Today, we can look back on the discovery of the muon as quaint, with our hot air balloons and primitive detectors revealing these uniquely bent particle tracks. But the muon itself continues to provide a legacy of scientific discoveries. From its power in illustrating the effects of time dilation on a particle’s observed lifetime to its potential to lead to a fundamentally new, superior type of particle accelerator, the muon is a whole lot more than just background noise in some of our most sensitive, underground experiments searching for the rarest particle interactions of all. Even today, the experiment to measure the muon’s magnetic dipole moment could be the key that takes us, at last, into understanding physics beyond the Standard Model.

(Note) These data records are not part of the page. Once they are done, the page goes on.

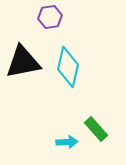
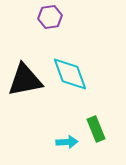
black triangle: moved 2 px right, 18 px down
cyan diamond: moved 2 px right, 7 px down; rotated 33 degrees counterclockwise
green rectangle: rotated 20 degrees clockwise
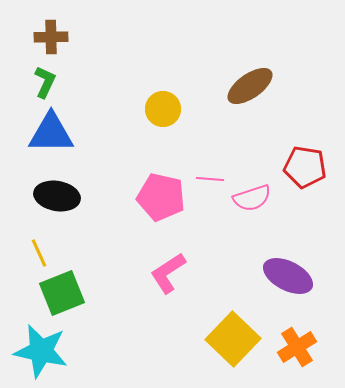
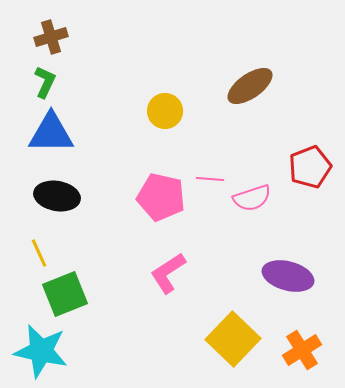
brown cross: rotated 16 degrees counterclockwise
yellow circle: moved 2 px right, 2 px down
red pentagon: moved 5 px right; rotated 30 degrees counterclockwise
purple ellipse: rotated 12 degrees counterclockwise
green square: moved 3 px right, 1 px down
orange cross: moved 5 px right, 3 px down
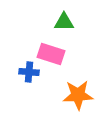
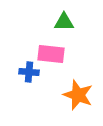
pink rectangle: rotated 12 degrees counterclockwise
orange star: rotated 24 degrees clockwise
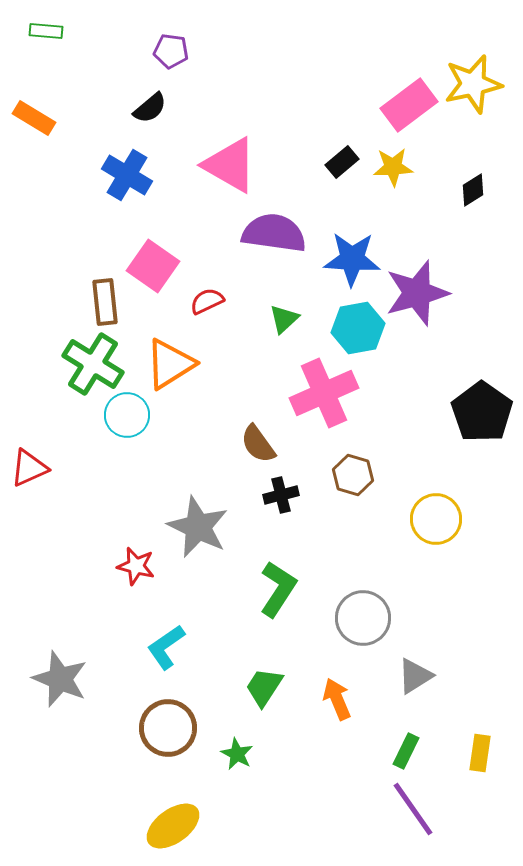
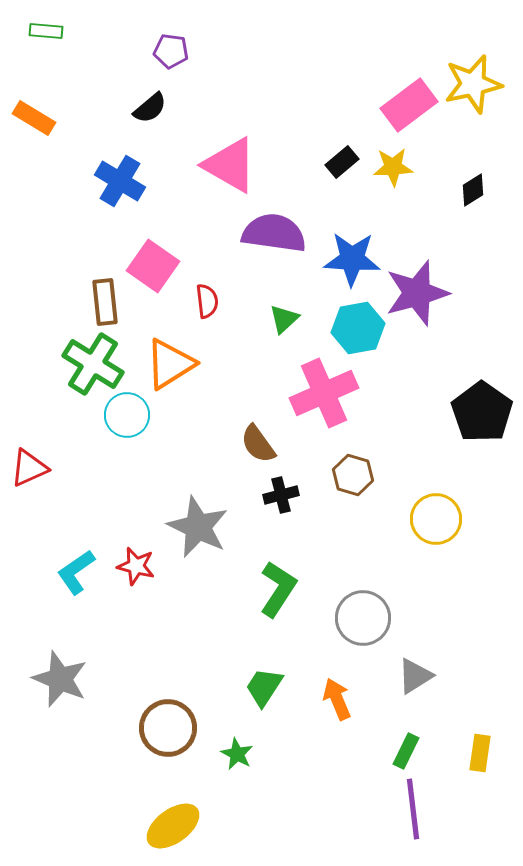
blue cross at (127, 175): moved 7 px left, 6 px down
red semicircle at (207, 301): rotated 108 degrees clockwise
cyan L-shape at (166, 647): moved 90 px left, 75 px up
purple line at (413, 809): rotated 28 degrees clockwise
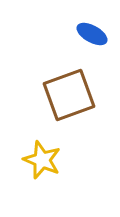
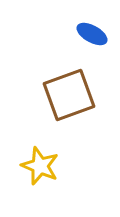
yellow star: moved 2 px left, 6 px down
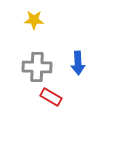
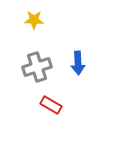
gray cross: rotated 20 degrees counterclockwise
red rectangle: moved 8 px down
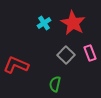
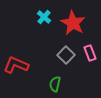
cyan cross: moved 6 px up; rotated 16 degrees counterclockwise
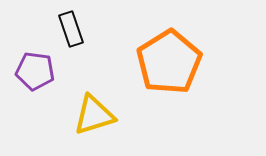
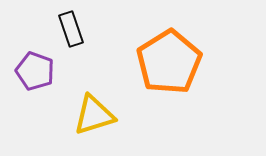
purple pentagon: rotated 12 degrees clockwise
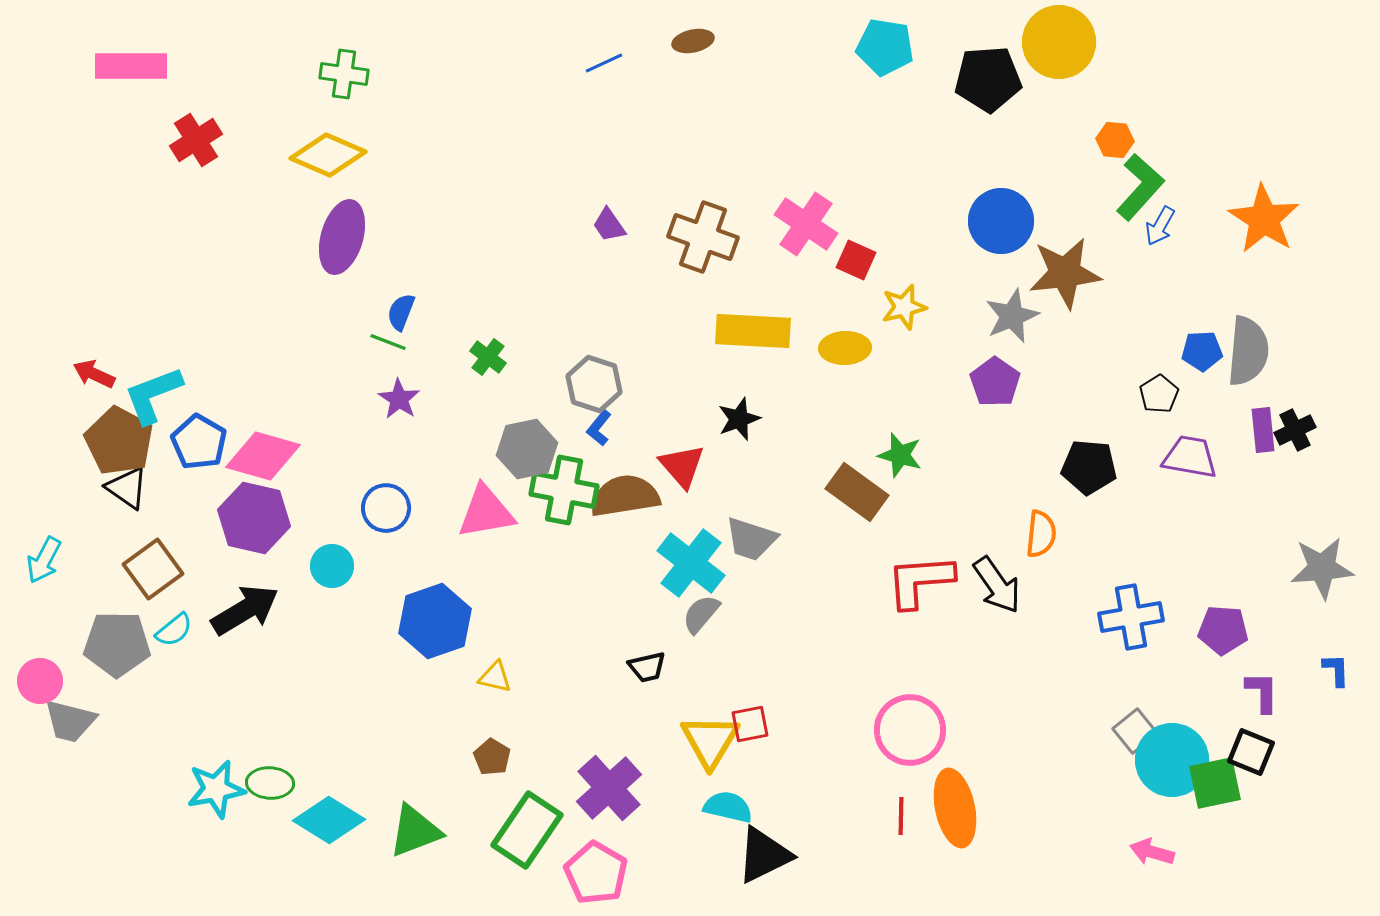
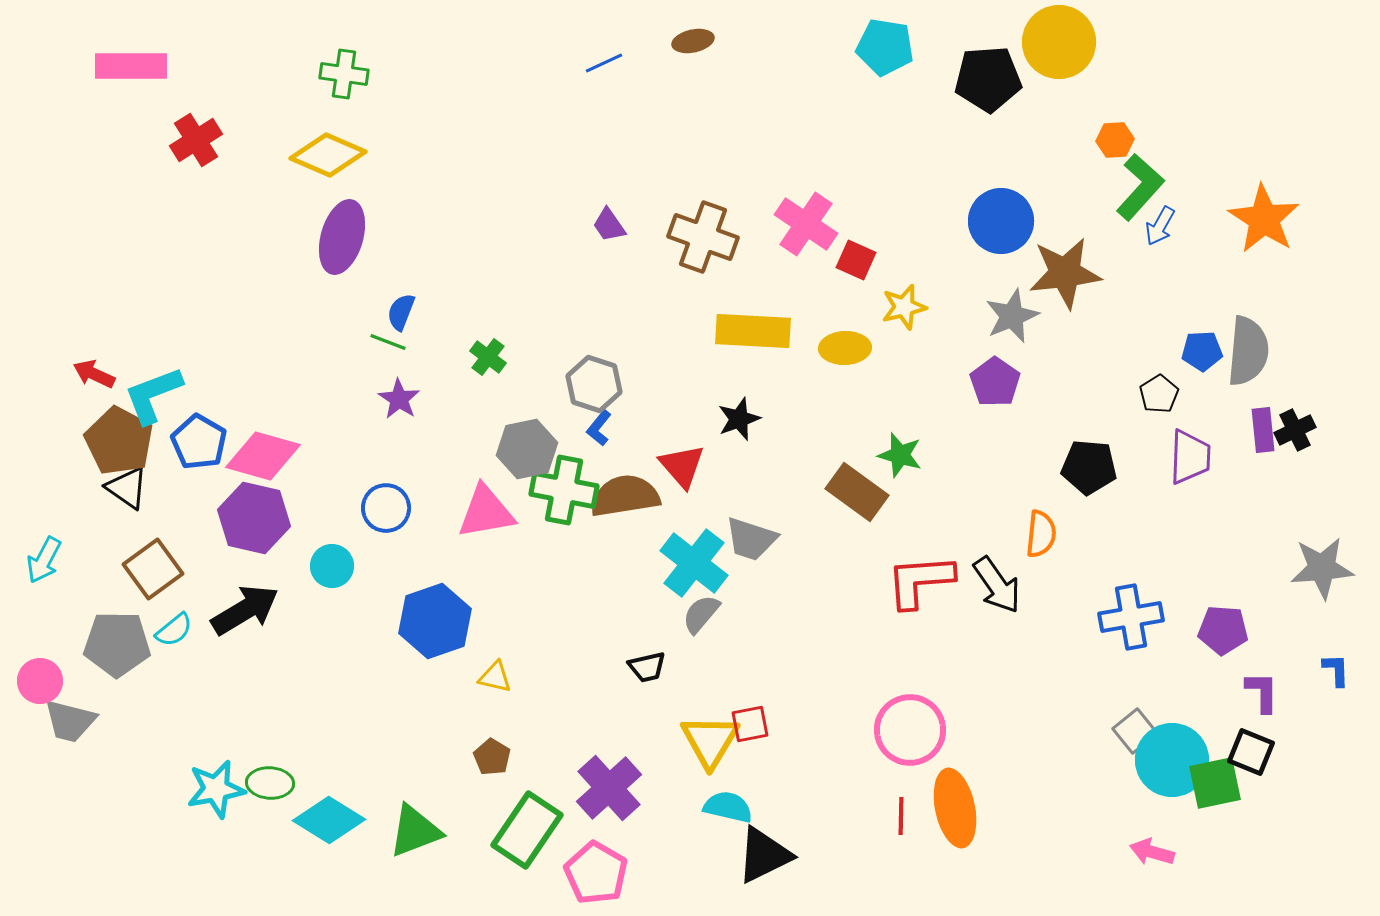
orange hexagon at (1115, 140): rotated 9 degrees counterclockwise
purple trapezoid at (1190, 457): rotated 82 degrees clockwise
cyan cross at (691, 563): moved 3 px right
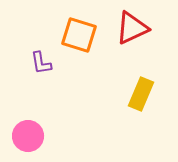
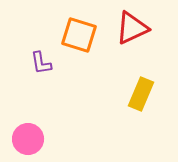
pink circle: moved 3 px down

Still, when it unexpectedly announced its existence in the 1930s, it was truly a surprise. For all of history before then, no one had imagined that nature would make multiple copies of the fundamental particles that underpinned our reality, and that those particles would all be unstable against decays. The muon just happens to be the first, lightest, and longest-lived of all of those particles. When you think of the muon, remember it as the first “generation 2” particle ever discovered, and the first clue we ever got as to the true nature of the Standard Model.